It's funny that you ask this question, as I just had this conversation the other night with an SN who was shadowing me through the usual twelve hours of mayhem that constitutes an emergency shift.
I come from a family of medical professionals, in particular both my parents, who are a surgeon and a surgical nurse administrator respectively. I laugh that I grew up in a hospital, but in truth it isn't a joke; since the OR started operations at 6 AM and school wasn't till 8, every day was Take Your Daughter To Work Day. We'd go to the hospital in the morning, Mom would take her break and run me to school at 7:45, and then pick me up again at 4 PM and we'd go back to the hospital till 6 or so. Likewise, Dad's call schedule dictated what we could do, where we could go, and whether or not we could participate in family events. More than once we had to leave parties, christenings and the like because of an acute appendix or whatnot. I never knew any other way of life. When I went through nursing school, I and my classmates had the same lessons drilled into our heads. (It may not be coincidence that our program director was also a former DON of surgery...)

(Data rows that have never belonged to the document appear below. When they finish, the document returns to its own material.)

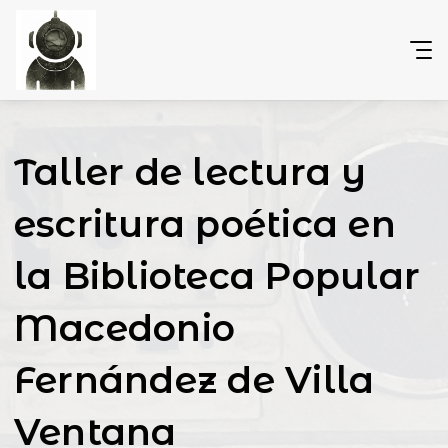
Taller de lectura y
escritura poética en
la Biblioteca Popular
Macedonio
Fernández de Villa
Ventana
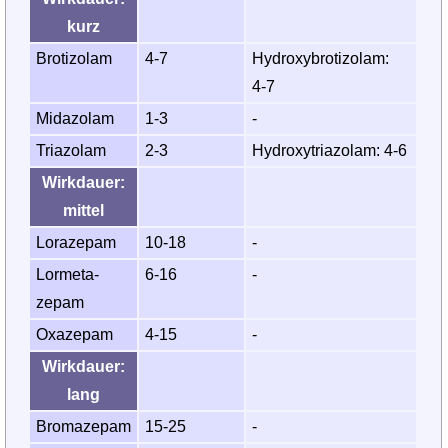
kurz
Brotizolam
4-7
Hydroxy­brotizolam:
4‑7
Midazolam
1-3
-
Triazolam
2-3
Hydroxy­triazolam: 4‑6
Wirkdauer:
mittel
Lorazepam
10-18
-
Lormeta­
6-16
-
zepam
Oxazepam
4-15
-
Wirkdauer:
lang
Bromazepam
15-25
-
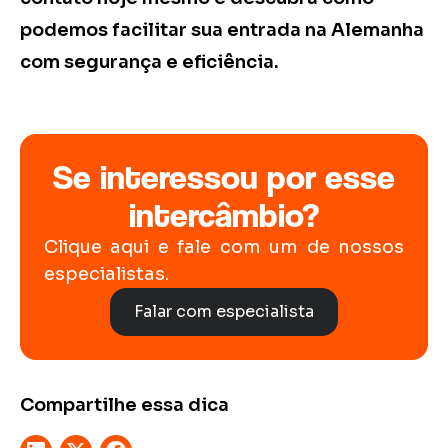
podemos facilitar sua entrada na Alemanha
com segurança e eficiência.
Se interessou por esse
intercâmbio?
Clique aqui e fale com um de nossos
especialistas.
Falar com especialista
Compartilhe essa dica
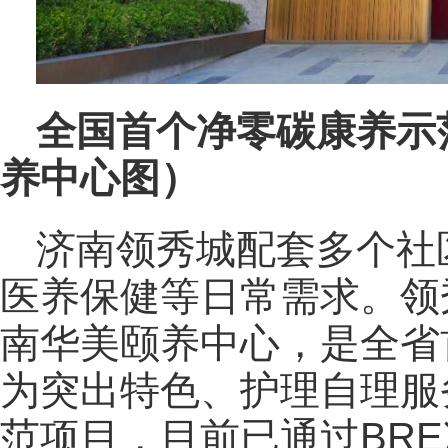
全国首个净零碳康养示
养中心图）
济南领秀城配套多个社
医养保健等日常需求。领
南华美颐养中心，是全省
为突出特色、护理自理服
范项目，目前已通过BR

Now, as a practicing nurse in a very busy emergency center, I very rarely work less than 4x12 per week, and get called in on a fairly regular basis. Is it stressful? Sometimes. There are occasions when I'd like to go out with my friends or go on vacations, and I can't because I'm at work. Does my family understand? Absolutely; in fact, they'd be righteously furious with me if I went to a party or family get-together and declined a call from the hospital as a result. Would I change it? Probably not. I was raised to believe that when you sign on the dotted line and accept your licensure, you take on an obligation to care for every patient that's out there. Your own life, and that of your family, must become a secondary or tertiary concern; your primary responsibility is to your patients. If you can't make that commitment... this may not be the career for you.
I'm aware that mine may not be a popular viewpoint or opinion, but that's how I learned, and that's how I manage my practice. As always, your mileage may vary.